Jonathan Wilson 

Was FA’s appointment of Lee Carsley down to political cunning or lack of options?

It is not unreasonable to ask why the FA did not have a candidate ready to unveil as soon as Gareth Southgate bid farewell
  
  

Lee Carsley
Lee Carsley is making the same journey Gareth Southgate did: from under-21s coach to interim England coach. Photograph: Matthew Lewis/Getty Images

Take a moment. This is not a concept that can easily be taken on board. Deep breaths. But what if – bear with this; it will sound ridiculous – what if the Football Association is attempting to be machiavellian and is doing it well?

Yes, this is the FA who dished out handbags to try to persuade Fifa executive committee members to vote for its World Cup bid when Russia was offering paintings from the state archive and Qatar was doing deals for a couple of dozen fighter jets.

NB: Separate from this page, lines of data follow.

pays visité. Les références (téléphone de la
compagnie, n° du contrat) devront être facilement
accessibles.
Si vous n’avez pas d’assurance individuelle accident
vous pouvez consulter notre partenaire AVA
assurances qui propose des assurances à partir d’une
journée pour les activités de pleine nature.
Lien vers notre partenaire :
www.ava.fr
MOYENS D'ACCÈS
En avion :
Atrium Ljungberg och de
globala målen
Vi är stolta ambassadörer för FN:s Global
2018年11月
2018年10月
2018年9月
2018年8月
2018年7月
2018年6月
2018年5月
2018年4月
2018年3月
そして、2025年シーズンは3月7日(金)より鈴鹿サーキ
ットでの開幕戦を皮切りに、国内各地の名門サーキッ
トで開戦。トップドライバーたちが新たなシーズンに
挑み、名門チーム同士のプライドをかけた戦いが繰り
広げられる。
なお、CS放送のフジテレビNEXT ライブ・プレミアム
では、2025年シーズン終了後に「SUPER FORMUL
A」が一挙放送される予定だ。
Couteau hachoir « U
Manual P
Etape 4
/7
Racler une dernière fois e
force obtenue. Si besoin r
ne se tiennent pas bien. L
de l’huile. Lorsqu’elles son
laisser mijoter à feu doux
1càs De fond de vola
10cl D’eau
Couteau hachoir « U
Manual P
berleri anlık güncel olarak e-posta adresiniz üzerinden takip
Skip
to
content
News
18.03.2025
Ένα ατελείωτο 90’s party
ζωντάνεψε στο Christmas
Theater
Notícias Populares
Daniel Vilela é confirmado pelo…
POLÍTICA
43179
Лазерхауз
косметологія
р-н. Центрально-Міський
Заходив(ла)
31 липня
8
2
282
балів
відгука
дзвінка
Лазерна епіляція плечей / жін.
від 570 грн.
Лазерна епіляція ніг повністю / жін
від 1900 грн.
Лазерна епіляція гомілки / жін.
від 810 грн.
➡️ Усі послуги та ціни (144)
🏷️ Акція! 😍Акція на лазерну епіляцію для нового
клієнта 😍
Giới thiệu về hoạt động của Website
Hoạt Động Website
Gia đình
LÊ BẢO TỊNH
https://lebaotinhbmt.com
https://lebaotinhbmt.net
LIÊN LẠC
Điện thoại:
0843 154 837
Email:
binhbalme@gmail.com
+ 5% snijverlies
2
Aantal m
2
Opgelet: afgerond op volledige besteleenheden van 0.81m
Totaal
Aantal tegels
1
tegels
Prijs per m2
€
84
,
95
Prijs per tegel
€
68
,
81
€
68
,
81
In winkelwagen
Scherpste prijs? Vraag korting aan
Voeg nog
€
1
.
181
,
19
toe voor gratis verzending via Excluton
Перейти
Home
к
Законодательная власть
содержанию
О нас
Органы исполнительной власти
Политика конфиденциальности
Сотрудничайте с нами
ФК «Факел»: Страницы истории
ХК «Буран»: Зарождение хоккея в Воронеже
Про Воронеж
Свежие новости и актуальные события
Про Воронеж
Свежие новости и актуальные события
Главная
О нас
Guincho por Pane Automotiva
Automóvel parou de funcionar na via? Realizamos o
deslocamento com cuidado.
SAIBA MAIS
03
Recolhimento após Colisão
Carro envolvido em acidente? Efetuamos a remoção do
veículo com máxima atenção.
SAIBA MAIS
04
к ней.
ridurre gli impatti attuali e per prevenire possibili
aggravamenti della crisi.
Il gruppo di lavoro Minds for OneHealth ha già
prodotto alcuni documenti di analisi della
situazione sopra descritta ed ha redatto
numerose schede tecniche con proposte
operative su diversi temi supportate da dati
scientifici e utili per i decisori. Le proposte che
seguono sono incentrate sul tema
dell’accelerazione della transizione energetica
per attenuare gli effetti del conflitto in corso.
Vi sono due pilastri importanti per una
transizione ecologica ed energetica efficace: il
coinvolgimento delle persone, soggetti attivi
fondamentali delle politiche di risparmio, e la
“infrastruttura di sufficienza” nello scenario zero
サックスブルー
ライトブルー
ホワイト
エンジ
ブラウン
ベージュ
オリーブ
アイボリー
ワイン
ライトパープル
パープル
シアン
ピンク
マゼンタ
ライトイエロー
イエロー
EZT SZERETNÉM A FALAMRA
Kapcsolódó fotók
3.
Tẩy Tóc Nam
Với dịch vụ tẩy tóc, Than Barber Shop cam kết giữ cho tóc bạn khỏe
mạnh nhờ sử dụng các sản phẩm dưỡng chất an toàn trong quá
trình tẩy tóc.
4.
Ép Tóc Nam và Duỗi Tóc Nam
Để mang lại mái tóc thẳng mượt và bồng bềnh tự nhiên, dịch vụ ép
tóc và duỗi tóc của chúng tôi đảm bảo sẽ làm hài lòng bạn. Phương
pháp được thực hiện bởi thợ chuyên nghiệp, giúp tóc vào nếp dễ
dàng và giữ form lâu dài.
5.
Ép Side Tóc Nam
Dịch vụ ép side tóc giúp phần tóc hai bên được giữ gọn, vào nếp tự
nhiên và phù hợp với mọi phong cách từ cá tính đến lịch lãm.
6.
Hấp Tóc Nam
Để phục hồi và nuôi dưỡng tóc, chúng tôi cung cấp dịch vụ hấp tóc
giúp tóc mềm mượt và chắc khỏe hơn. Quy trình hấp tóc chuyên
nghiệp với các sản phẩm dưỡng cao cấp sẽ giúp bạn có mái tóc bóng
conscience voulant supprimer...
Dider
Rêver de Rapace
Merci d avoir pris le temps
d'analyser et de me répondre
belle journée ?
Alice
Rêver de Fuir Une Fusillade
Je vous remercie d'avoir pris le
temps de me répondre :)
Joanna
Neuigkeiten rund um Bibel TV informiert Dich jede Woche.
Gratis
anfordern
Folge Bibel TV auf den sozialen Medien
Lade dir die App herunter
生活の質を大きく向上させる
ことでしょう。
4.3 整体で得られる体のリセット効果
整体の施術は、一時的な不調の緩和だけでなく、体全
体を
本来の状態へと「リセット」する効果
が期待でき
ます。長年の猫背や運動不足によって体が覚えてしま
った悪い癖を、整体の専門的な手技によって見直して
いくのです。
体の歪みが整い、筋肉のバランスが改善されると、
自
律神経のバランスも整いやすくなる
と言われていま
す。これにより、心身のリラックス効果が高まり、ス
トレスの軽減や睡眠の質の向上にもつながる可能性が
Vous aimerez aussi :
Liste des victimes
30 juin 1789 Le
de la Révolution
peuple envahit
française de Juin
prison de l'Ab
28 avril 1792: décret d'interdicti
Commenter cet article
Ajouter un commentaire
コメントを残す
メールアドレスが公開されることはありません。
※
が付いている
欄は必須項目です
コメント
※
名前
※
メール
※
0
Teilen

Yes, this is the FA which, having already reneged on a deal with Germany, tried to oust Scotland’s David Will from his position as the United Kingdom’s Fifa vice-president as part of its bid for the 2006 World Cup by allegedly offering a £3.2m loan to the Football Association of Wales, leading to the resignations of the chief executive, Graham Kelly, and the secretary, Keith Wiseman.

Political cunning has not previously been a notable trait. But appointing Lee Carsley as interim England coach, while it may not quite be a scheme worthy of George Smiley or the canny 19th-century Austrian diplomat Klemens von Metternich, does seem an unusually astute plan.

There is an obvious criticism. Gareth Southgate’s departure after the Euros cannot have come as a huge shock to anybody, even if his contract did run until December. It was always the most likely outcome.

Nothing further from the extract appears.